GodSpeed you ! Black Emperor – ゴッド・スピード・ユ
de Mitsuo Yanagimachi, 1976, Japon, 1h30, documentaire, VOSTEN
Japon, années 70. Les gangs de motards sont de plus en plus nombreux et attirent l’intérêt des médias. Le film suit un membre des “Black Emperor”, la relation avec ses parents après qu’il ait rencontré des problèmes avec la police et ses liens avec les autres membres du gang.
A l’époque du Videodrome monté par Emmanuel Vigne, le premier, l’historique, situé rue Vian, des petites perles du cinéma s’offraient à nous, dont le film GodSpeed you ! Black Emperor. En 2007, il écrit dans le journal Ventilo : « Un curieux petit éditeur américain, dont on ne sait réellement s’il possède les droits des films distribués, s’est spécialisé dans la sortie d’œuvres déjantées, cultes, rares, déviantes. Dans ce riche catalogue, qui ne brille pas par les qualités techniques des pressages (pas de menu, état des films désastreux), penchons-nous sur cet ovni nippon de 1976, dont le nom a inspiré bien évidemment l’un des plus grands groupes canadiens de ces dernières années. Une époque trouble durant laquelle les bikers japonais — les Bosozoku — semaient la terreur sur la nouvelle autoroute ralliant Kobé à Tokyo, rejouant par la même leur version toute personnelle du cultissime Easy rider. Un film fou, très rock’n’roll, entre fiction et documentaire, portant en germe le rejet d’une société rigide par la jeunesse rebelle. »

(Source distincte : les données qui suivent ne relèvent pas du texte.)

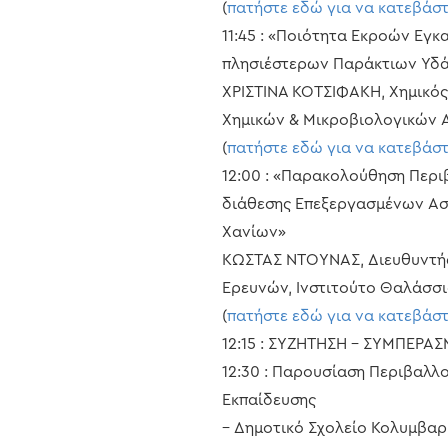
(
πατήστε εδώ για να κατεβάσ
11:45 : «Ποιότητα Εκροών Εγ
πλησιέστερων Παράκτιων Υδ
ΧΡΙΣΤΙΝΑ ΚΟΤΣΙΦΑΚΗ, Χημικός
Χημικών & Μικροβιολογικών Α
(
πατήστε εδώ για να κατεβάσ
12:00 : «Παρακολούθηση Περ
διάθεσης Επεξεργασμένων Ασ
Χανίων»
ΚΩΣΤΑΣ ΝΤΟΥΝΑΣ, Διευθυντή
Ερευνών, Ινστιτούτο Θαλάσσια
(
πατήστε εδώ για να κατεβάσ
12:15 : ΣΥΖΗΤΗΣΗ – ΣΥΜΠΕΡΑ
12:30 : Παρουσίαση Περιβαλ
Εκπαίδευσης
– Δημοτικό Σχολείο Κολυμβαρ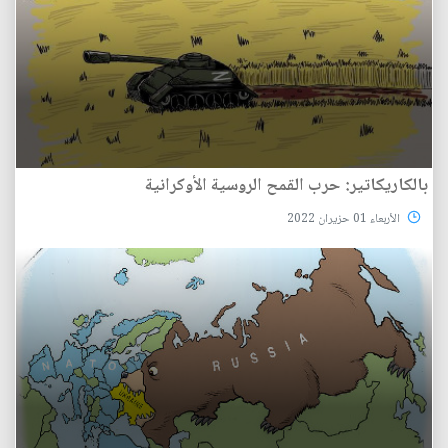
بالكاريكاتير: حرب القمح الروسية الأوكرانية
الأربعاء 01 حزيران 2022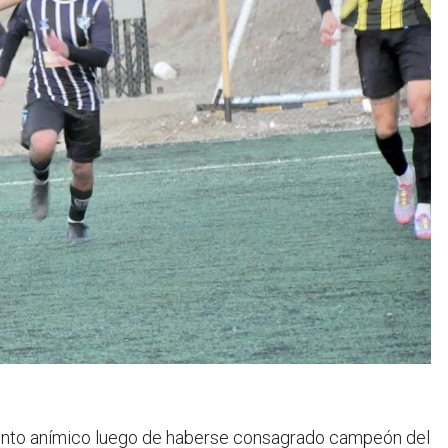
ento anímico luego de haberse consagrado campeón del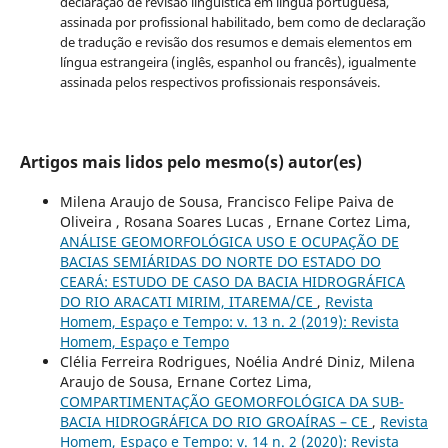
declaração de revisão linguística em língua portuguesa,
assinada por profissional habilitado, bem como de declaração
de tradução e revisão dos resumos e demais elementos em
língua estrangeira (inglês, espanhol ou francês), igualmente
assinada pelos respectivos profissionais responsáveis.
Artigos mais lidos pelo mesmo(s) autor(es)
Milena Araujo de Sousa, Francisco Felipe Paiva de
Oliveira , Rosana Soares Lucas , Ernane Cortez Lima,
ANÁLISE GEOMORFOLÓGICA USO E OCUPAÇÃO DE
BACIAS SEMIÁRIDAS DO NORTE DO ESTADO DO
CEARÁ: ESTUDO DE CASO DA BACIA HIDROGRÁFICA
DO RIO ARACATI MIRIM, ITAREMA/CE
,
Revista
Homem, Espaço e Tempo: v. 13 n. 2 (2019): Revista
Homem, Espaço e Tempo
Clélia Ferreira Rodrigues, Noélia André Diniz, Milena
Araujo de Sousa, Ernane Cortez Lima,
COMPARTIMENTAÇÃO GEOMORFOLÓGICA DA SUB-
BACIA HIDROGRÁFICA DO RIO GROAÍRAS – CE
,
Revista
Homem, Espaço e Tempo: v. 14 n. 2 (2020): Revista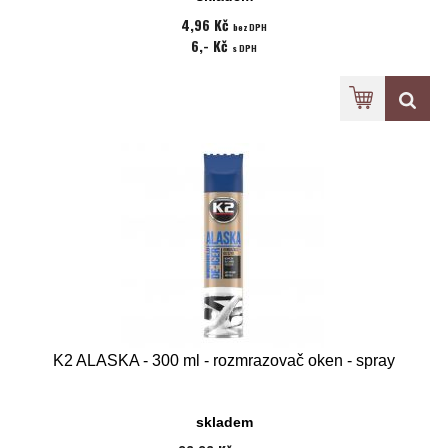
4,96 Kč
bez DPH
6,- Kč
s DPH
K2 ALASKA - 300 ml - rozmrazovač oken - spray
skladem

BOSOZOKU, Les Bosozoku ou la fureur de vivre
Dans une société japonaise policée et ultra conformiste, les Bosozoku font aujourd’hui encore, malgré leur déclin, figure de rebelles. Ils ont marqué plusieurs générations de leur empreinte bruyante et de leurs provocations. Ces gangs de motards ont écumé les routes de l’archipel pendant près de 50 ans semant le chaos dans le paysage urbain nippon. Ils ont porté avec eux l’esprit du Japon ancien, le Yamato Damashii (大和魂) qui désigne un ensemble de valeurs spirituelles et culturelles qui fait figure de code moral.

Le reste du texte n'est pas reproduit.